* Dataset content:
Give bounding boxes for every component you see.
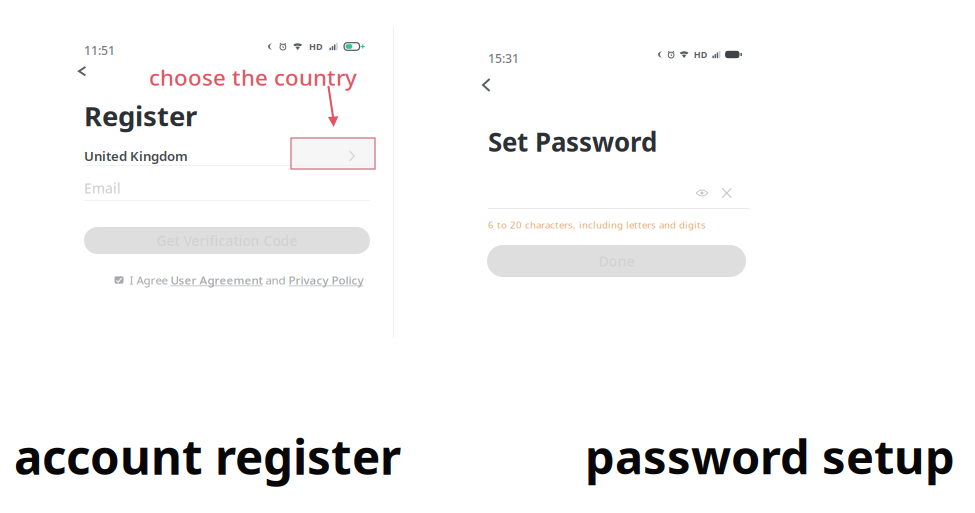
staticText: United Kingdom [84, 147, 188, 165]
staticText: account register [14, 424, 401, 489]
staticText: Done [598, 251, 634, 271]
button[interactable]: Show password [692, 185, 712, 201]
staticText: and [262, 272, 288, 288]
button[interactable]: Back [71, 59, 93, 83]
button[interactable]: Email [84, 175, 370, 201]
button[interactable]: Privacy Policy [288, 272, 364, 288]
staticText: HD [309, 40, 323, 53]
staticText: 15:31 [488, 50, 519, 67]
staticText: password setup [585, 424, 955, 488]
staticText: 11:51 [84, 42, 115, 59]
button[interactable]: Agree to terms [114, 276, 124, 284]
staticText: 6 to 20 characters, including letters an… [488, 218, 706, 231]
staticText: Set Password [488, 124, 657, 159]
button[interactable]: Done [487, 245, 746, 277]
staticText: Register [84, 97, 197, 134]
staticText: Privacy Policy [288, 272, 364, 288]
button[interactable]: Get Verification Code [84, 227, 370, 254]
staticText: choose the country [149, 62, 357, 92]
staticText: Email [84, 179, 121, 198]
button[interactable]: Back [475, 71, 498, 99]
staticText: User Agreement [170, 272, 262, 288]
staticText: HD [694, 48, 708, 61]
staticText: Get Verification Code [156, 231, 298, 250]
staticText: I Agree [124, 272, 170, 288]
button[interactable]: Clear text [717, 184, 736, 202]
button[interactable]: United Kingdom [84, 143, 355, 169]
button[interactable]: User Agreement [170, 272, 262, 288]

--

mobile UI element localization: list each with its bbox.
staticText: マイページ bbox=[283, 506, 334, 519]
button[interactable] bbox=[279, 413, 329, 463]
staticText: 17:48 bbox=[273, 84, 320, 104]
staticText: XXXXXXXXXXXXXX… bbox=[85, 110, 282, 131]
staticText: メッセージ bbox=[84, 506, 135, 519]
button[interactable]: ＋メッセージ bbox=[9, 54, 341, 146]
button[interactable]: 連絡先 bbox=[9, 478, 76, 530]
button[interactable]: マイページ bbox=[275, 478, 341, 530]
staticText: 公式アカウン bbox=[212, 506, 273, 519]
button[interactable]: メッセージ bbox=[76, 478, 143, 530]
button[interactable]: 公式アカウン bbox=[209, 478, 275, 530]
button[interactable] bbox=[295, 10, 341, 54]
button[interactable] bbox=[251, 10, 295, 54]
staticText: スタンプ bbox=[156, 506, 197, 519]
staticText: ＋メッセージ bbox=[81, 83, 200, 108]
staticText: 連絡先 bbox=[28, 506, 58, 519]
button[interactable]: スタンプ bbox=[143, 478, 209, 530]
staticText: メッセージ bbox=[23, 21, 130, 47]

* Exercise goal:
Filter the entries above and copy only the lines that hold "Policy".

* Exercise result:
button[interactable]: Privacy Policy [288, 272, 364, 288]
staticText: Privacy Policy [288, 272, 364, 288]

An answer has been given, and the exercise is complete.